• Try it: Print, exactly as they appear in the listing below, the lines from the line with "Αθήνα για πρώτη φορά μετά από 35 χρόνια και" to the line with "Vanda να προάγει παγκοσμίως την αναζήτηση", with both end lines kept.

Listed records Block Start

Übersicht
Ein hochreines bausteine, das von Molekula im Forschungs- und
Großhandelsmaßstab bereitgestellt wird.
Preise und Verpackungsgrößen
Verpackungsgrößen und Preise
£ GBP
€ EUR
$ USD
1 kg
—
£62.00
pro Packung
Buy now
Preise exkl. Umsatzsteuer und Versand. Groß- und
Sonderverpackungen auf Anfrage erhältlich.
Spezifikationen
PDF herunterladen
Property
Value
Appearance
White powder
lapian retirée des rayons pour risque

Listed records Block End
Listed records Block Start

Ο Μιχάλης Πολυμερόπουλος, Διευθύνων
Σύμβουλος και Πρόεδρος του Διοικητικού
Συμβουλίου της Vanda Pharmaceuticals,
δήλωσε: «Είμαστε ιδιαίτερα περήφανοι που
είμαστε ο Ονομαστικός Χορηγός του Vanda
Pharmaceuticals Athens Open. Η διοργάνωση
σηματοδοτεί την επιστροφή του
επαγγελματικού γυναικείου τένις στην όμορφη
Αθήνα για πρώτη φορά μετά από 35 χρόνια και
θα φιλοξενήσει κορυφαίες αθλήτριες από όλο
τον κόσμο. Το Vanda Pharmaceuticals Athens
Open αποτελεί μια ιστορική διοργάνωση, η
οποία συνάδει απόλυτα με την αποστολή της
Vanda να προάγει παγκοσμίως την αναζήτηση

Listed records Block End

• Solved problem:
Αθήνα για πρώτη φορά μετά από 35 χρόνια και
θα φιλοξενήσει κορυφαίες αθλήτριες από όλο
τον κόσμο. Το Vanda Pharmaceuticals Athens
Open αποτελεί μια ιστορική διοργάνωση, η
οποία συνάδει απόλυτα με την αποστολή της
Vanda να προάγει παγκοσμίως την αναζήτηση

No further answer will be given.